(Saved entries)
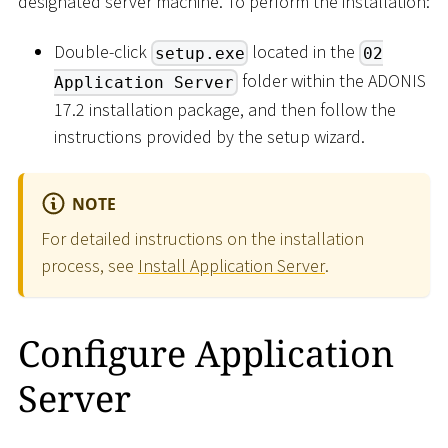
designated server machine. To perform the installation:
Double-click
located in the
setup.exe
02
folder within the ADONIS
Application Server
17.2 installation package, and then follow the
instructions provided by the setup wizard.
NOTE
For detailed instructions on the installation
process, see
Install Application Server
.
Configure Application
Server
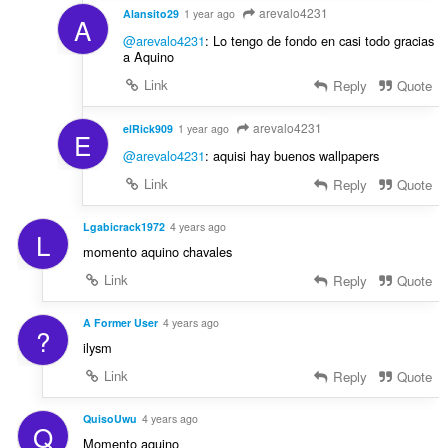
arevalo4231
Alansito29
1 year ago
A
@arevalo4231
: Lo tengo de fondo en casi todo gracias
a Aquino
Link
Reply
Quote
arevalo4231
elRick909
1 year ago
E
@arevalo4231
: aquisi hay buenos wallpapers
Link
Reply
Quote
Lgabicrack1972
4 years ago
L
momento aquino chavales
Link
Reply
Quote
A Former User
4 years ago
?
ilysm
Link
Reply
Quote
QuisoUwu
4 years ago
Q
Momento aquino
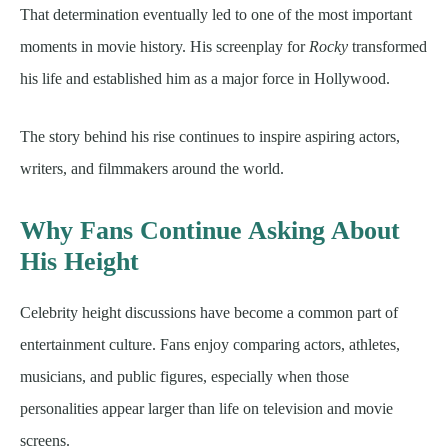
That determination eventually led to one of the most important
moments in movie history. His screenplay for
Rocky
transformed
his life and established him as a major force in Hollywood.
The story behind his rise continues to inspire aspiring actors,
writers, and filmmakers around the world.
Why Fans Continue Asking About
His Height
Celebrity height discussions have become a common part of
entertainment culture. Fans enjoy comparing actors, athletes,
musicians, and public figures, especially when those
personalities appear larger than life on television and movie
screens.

---

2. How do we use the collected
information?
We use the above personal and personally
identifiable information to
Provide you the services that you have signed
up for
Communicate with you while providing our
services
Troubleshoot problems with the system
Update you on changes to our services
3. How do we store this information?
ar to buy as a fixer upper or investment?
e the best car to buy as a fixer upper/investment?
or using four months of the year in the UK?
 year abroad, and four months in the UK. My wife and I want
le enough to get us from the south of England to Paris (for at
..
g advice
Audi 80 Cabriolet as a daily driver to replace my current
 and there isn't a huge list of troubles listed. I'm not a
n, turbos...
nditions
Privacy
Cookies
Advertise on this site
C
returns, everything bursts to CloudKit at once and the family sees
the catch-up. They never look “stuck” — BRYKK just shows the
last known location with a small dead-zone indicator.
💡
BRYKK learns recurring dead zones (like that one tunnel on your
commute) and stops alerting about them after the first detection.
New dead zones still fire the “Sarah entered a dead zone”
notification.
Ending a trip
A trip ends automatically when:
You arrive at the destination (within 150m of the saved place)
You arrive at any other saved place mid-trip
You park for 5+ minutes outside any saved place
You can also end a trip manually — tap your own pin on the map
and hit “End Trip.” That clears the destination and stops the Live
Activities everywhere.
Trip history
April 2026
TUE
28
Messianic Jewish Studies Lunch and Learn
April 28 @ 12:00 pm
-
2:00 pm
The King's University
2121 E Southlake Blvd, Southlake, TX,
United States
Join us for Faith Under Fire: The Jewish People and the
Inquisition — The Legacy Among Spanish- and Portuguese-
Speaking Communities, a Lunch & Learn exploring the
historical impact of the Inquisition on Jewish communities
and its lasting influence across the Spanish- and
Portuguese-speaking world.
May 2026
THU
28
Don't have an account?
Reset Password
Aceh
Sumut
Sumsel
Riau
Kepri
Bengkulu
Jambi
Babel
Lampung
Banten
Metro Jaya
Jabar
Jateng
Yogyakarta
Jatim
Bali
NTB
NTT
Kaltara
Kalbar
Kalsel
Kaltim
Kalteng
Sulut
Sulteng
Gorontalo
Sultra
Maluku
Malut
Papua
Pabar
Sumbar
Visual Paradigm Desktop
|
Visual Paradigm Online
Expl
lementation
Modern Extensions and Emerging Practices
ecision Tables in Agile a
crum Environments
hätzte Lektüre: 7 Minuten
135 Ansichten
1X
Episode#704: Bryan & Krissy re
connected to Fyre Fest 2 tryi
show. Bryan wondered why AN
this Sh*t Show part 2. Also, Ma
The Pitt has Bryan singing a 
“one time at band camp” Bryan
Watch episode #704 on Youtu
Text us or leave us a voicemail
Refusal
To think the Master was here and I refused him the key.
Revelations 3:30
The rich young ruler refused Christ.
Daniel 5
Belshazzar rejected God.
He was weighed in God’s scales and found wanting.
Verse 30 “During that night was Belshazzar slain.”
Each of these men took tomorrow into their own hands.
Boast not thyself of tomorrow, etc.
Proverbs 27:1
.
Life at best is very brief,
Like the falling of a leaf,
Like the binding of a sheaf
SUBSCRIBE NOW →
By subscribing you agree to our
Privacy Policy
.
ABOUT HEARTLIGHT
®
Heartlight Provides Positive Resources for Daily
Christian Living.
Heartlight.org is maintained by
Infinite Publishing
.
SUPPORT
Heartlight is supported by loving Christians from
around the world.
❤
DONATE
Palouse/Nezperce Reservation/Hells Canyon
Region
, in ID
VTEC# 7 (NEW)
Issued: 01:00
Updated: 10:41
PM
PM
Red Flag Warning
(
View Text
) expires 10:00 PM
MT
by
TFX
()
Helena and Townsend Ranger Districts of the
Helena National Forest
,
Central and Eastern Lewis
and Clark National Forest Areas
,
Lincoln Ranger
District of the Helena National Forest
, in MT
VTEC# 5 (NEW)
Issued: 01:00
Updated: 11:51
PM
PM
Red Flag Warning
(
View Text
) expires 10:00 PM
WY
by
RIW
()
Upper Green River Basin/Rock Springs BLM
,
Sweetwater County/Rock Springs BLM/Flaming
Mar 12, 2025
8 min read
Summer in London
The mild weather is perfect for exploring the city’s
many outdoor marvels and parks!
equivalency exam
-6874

WORK REQUIRED: Give back exactly the lines above that run from the one with "designated server machine." to the one with "transformed", including both, with the pictures left out.

RESPONSE BOX:
designated server machine. To perform the installation:
Double-click
located in the
setup.exe
02
folder within the ADONIS
Application Server
17.2 installation package, and then follow the
instructions provided by the setup wizard.
NOTE
For detailed instructions on the installation
process, see
Install Application Server
.
Configure Application
Server
arevalo4231
Alansito29
1 year ago
A
@arevalo4231
: Lo tengo de fondo en casi todo gracias
a Aquino
Link
Reply
Quote
arevalo4231
elRick909
1 year ago
E
@arevalo4231
: aquisi hay buenos wallpapers
Link
Reply
Quote
Lgabicrack1972
4 years ago
L
momento aquino chavales
Link
Reply
Quote
A Former User
4 years ago
?
ilysm
Link
Reply
Quote
QuisoUwu
4 years ago
Q
Momento aquino
That determination eventually led to one of the most important
moments in movie history. His screenplay for
Rocky
transformed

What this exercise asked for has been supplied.